愛しのディアンヌ
「わたしはディアンヌなんです! なぜ、分からないんですか! 女の子なんです」

「……分かっているよ」

 呆然としていると、彼が小首をかしげながらスルリと頬に手を伸ばしてきた。

 まるで、あの舞踏会の夜が舞い戻ってきたかのようだった。彼がまろやかな眼差しを注いでいる。

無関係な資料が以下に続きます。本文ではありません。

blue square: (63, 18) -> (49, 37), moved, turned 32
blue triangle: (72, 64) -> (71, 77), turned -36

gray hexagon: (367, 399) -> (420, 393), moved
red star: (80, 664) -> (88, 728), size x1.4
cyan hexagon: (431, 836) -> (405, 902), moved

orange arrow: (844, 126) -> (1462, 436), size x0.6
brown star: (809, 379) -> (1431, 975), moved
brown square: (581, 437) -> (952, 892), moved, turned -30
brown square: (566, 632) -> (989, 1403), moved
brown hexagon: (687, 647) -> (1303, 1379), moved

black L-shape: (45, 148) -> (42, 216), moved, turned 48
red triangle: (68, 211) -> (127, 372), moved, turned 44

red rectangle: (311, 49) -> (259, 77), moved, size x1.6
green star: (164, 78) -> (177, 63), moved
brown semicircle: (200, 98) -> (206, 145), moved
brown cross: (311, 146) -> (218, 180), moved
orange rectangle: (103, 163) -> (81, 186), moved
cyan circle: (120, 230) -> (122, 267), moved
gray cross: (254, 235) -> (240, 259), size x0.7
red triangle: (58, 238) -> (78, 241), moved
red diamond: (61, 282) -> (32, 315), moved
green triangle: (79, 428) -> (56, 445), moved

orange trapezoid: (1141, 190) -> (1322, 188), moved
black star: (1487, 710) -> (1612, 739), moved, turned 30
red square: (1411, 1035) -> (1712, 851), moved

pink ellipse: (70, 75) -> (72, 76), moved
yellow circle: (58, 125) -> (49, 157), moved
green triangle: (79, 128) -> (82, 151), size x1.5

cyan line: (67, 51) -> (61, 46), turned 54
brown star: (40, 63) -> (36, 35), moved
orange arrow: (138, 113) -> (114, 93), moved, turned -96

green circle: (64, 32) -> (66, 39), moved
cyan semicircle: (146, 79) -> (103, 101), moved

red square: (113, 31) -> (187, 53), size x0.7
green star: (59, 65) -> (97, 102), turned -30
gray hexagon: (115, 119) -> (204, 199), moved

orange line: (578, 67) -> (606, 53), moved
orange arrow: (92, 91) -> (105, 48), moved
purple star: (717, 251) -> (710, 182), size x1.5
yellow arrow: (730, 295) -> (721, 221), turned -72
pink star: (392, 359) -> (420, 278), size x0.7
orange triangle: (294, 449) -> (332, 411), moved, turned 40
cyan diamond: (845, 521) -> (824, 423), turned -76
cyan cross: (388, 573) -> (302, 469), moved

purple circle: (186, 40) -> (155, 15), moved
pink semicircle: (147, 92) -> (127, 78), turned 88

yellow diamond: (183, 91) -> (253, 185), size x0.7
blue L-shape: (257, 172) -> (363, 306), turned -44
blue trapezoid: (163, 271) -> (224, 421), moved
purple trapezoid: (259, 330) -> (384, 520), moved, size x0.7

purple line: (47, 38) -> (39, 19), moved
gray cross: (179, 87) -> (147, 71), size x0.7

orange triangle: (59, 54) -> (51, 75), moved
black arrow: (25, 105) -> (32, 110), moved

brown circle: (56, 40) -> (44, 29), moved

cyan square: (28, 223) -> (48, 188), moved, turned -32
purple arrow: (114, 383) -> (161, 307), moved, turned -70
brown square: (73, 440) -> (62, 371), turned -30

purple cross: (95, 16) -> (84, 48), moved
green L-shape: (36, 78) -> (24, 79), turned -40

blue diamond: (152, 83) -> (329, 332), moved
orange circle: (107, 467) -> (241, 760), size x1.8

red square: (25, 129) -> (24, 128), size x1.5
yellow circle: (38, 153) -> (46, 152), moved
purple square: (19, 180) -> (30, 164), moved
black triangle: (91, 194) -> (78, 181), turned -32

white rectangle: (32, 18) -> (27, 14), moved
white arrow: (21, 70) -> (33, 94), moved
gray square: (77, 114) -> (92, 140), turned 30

「パーティーの夜の君は誰よりも綺麗だったね。あの夜、名前を聞けて嬉しかった。ディアンヌというのが本当の名前だよね」

「でも、あの時、初めましてって言ったじゃないですか? どういう事なのですか?」

「ディアンヌとして会うのは初めてという意味だ。君は、ここで掃除をしてくれた時に上着を脱いだ。あの日のうちに女の子だと分かったよ」

「……そ、そんなぁ。女の子って分かっていて、ベッドで一緒に眠ろうって誘ったんですか! 酷いじゃないですか!」

「昨夜は、ベッドで休んで欲しかったんだ。心配ないよ。俺は、一緒に寝ていない。俺は椅子で眠ったか。何もしていない。神に誓うよ」

 恥しくて視線を伏せていると、ルイージが話題を怪我へと引き戻した。

「あのさ、気付いていないようだが、君、尻の部分も穴が開いているよ。ディアンヌ、意地を張るなよ。軟膏を塗らせてくれ」

「では、よろしくお願いします。背中の火傷にヘラでそっと塗りこんで下さい。シャツを脱ぎますが、前は、み、見ないで下さいね……」

 彼は紳士的だった。私は、シャツのボタンをゆっくりと外すと蕾が開花するかのように肩が露わになった。夜風が濡れた肌には涼しく感じる。蝋燭をかざしながら背中を観察していた彼が哀しげに言う。

「やはり、肩が一番酷いね」

 軟膏をヘラで丁寧に塗ってくれる。彼の助けを借りて患部にガーゼを添えてもらった。

「俺のシャツを着るかい?」

 着替えた私は椅子に座り込んでいた。ルイージは、思い詰めたように瞳を揺らしている。